3. Plates, Intermediate Materials & Builds: Never use original plates or other non-final material in any form without the express consent of the visual effects production company, or distributor Any “builds” or shot breakdowns that utilize intermediate materials to demonstrate how a shot was executed should be approved by the facility or copyright holder and should be properly credited as work contributed to create the shot.
4. Images from Released Version Only: When including imagery in your demo reel, only use shots that appear in the released version of the media project. Do not publicly release shots that were cut from the final movie or use alternate take that you prefer.
5. Actor Approval: Artists should be aware that lead actors in film and television projects will normally have clauses in their contracts that give them final approval over how their images are used. Any unauthorized use of an actor’s image by an individual artist could result in legal action or industry blacklisting of both the visual effects company and the individual artist. Never show camera original plates (“before” portion of a before/after comparison) of a lead actor without the express written consent of the copyright holder or visual effects company.
6. Theatrical Trailer Shots: If you worked on material that has been released in a theatrical or mass-market promotional trailer, it is generally considered acceptable to use those shots in your demo.
7. Social Media: A demo reel is a professional tool to help you market your skills for future employment. It should not be intended for public consumption. Avoid unwanted and unnecessary exposure on public forums and social media sites.
8. Third-Party Websites: Do not provide your demo reel to any other websites. If you receive a request to show parts of your demo reel, refer the requester to the studio’s or VFX facility’s marketing departments or publicists for their own approval.

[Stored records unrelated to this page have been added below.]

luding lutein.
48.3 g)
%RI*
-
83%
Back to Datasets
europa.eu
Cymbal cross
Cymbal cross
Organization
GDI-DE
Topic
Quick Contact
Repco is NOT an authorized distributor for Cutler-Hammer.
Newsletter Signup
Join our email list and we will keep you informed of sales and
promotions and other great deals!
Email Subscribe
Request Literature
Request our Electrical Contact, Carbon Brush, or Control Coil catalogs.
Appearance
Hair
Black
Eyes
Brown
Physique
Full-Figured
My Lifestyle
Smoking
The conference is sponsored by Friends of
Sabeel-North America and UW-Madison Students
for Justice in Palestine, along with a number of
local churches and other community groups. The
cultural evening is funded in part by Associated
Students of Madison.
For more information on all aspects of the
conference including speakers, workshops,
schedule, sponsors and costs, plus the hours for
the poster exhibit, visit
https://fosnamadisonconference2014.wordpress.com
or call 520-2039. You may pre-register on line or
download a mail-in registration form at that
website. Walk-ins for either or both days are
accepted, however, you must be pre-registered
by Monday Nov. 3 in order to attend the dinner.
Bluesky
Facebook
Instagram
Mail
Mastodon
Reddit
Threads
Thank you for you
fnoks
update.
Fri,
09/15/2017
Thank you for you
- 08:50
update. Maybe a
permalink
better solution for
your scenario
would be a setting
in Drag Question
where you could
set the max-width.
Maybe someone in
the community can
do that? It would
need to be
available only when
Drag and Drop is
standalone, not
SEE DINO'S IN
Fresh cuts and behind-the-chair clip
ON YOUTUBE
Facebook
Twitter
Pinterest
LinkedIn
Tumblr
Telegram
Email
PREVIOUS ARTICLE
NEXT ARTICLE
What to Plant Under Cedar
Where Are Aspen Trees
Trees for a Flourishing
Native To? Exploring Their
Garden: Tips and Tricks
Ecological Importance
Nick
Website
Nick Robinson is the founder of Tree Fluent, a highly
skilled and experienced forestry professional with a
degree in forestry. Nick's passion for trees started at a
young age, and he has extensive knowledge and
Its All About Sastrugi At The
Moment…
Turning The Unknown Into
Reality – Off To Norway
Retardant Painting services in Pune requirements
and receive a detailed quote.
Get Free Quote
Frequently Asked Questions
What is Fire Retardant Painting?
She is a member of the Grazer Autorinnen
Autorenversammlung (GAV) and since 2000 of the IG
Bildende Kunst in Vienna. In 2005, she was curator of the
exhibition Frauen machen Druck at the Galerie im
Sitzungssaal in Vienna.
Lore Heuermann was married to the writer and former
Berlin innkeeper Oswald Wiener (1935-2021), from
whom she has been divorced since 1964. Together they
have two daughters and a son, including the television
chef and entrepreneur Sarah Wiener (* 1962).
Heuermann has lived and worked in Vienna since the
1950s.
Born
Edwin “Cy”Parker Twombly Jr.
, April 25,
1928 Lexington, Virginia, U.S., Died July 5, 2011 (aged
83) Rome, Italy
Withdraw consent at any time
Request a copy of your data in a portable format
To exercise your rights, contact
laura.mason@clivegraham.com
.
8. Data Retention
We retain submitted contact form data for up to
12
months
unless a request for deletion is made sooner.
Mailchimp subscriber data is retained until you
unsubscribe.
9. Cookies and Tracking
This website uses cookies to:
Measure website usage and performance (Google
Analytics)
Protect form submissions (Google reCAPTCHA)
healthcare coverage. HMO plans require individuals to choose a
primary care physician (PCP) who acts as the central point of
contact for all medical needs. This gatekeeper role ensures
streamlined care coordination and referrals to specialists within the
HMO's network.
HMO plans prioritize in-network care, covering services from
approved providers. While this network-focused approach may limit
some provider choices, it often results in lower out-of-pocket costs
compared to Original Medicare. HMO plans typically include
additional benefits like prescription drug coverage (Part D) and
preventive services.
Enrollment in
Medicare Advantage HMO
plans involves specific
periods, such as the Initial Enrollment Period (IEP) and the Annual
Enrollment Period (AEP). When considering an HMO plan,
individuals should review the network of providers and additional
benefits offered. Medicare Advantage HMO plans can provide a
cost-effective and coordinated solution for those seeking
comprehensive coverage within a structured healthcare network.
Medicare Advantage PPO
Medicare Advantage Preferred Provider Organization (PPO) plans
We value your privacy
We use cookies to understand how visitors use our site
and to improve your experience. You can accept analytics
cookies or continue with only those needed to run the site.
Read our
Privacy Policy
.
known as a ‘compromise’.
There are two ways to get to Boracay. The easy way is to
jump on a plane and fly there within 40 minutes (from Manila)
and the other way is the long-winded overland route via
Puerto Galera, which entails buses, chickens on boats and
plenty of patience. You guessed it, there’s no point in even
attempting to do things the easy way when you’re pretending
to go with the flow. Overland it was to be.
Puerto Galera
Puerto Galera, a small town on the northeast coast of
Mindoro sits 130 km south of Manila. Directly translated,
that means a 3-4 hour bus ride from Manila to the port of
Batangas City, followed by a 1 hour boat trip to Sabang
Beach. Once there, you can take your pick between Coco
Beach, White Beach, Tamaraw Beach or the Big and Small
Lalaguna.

9. Breakdowns: Always provide a reel breakdown in text or pdf format on your website. It's important to explain to a viewer what you did on every shot.
10. Proper Credit: Give credit where credit is due. In your reel breakdown, identify the work you did, and the work you didn't do. Thank the VFX facilities and/or studios, and acknowledge the copyright owner for the material (i.e. “copyright Paramount Pictures”), preferably as a small watermark on the shot.
11. Private Viewing Format & Security: When possible, show your demo reel on a portable device and do not leave it behind. If posting the materials on your own website or a video sharing website (such as Vimeo), always use password protection. Passwords should then only be provided on a one-to-one basis to potential employers. This will enhance security and limit the ways you might be exposed to legal consequences.
For both facilities and artists, it is always best to be cautious, as well as honest, about your use of copyrighted material. Though there are no clear cut rules on these matters, the more that you can show you are being responsible with the material, the less likely you will offend someone. By following the rules above, and basic common sense, you should be able to safely present your work to potential employers and clients.